> **Task objective**:
Look through the entries below and extract exactly the lines from the one containing "Onfray : la girouette s’est bloquée côté faf" through the one containing "Messagerie sécurisée : ProtonMail", ends included.

> **Dataset content**:
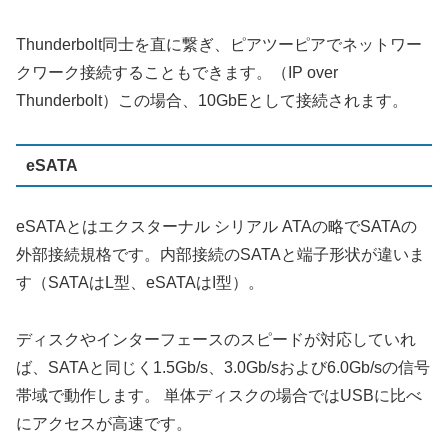
Thunderbolt同士を直に繋ぎ、ピアツーピアでネットワー
クワーク接続することもできます。（IP over
Thunderbolt）この場合、10GbEとして接続されます。
eSATA
eSATAとはエクスターナル シリアル ATAの略でSATAの
外部接続規格です。内部接続のSATAと端子形状が違いま
す（SATAはL型、eSATAはI型）。
ディスクやインターフェースのスピードが対応していれ
ば、SATAと同じく1.5Gb/s、3.0Gb/sおよび6.0Gb/sの信号
帯域で動作します。 単体ディスクの場合ではUSBに比べ
にアクセスが高速です。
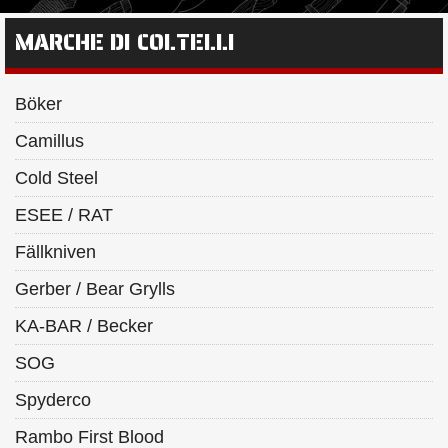
MARCHE DI COLTELLI
Böker
Camillus
Cold Steel
ESEE / RAT
Fällkniven
Gerber / Bear Grylls
KA-BAR / Becker
SOG
Spyderco
Rambo First Blood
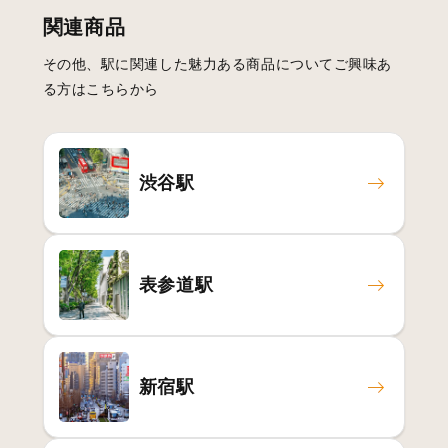
関連商品
その他、駅に関連した魅力ある商品についてご興味あ
る方はこちらから
渋谷駅
表参道駅
新宿駅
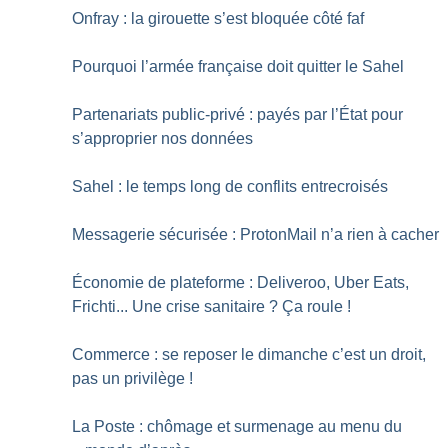
Onfray : la girouette s’est bloquée côté faf
Pourquoi l’armée française doit quitter le Sahel
Partenariats public-privé : payés par l’État pour
s’approprier nos données
Sahel : le temps long de conflits entrecroisés
Messagerie sécurisée : ProtonMail n’a rien à cacher
Économie de plateforme : Deliveroo, Uber Eats,
Frichti... Une crise sanitaire
? Ça roule
!
Commerce : se reposer le dimanche c’est un droit,
pas un privilège
!
La Poste : chômage et surmenage au menu du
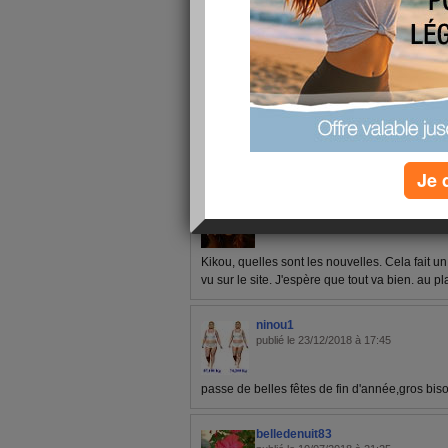
réduit mes quantités. Bises et bon courage avec
1 - 5 de 5
«
‹ Préc.
1
Suiv. ›
»
Je 
ITD
publié le 07/03/2019 à 07:47
Kikou, quelles sont les nouvelles. Cela fait 
vu sur le site. J'espère que tout va bien. au pl
ninou1
publié le 23/12/2018 à 17:45
passe de belles fêtes de fin d'année,gros b
belledenuit83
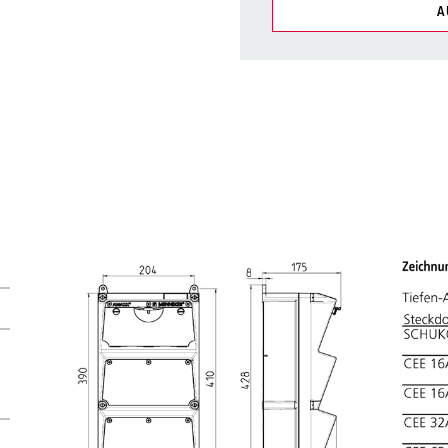
A
Unsere Produkte können Si
Listen verwalten.
Meine Liste
(0)
N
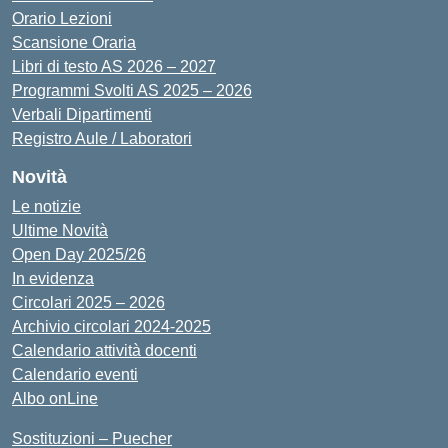
Orario Lezioni
Scansione Oraria
Libri di testo AS 2026 – 2027
Programmi Svolti AS 2025 – 2026
Verbali Dipartimenti
Registro Aule / Laboratori
Novità
Le notizie
Ultime Novità
Open Day 2025/26
In evidenza
Circolari 2025 – 2026
Archivio circolari 2024-2025
Calendario attività docenti
Calendario eventi
Albo onLine
Sostituzioni – Puecher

> **Reply**:
Onfray : la girouette s’est bloquée côté faf
Pourquoi l’armée française doit quitter le Sahel
Partenariats public-privé : payés par l’État pour
s’approprier nos données
Sahel : le temps long de conflits entrecroisés
Messagerie sécurisée : ProtonMail n’a rien à cacher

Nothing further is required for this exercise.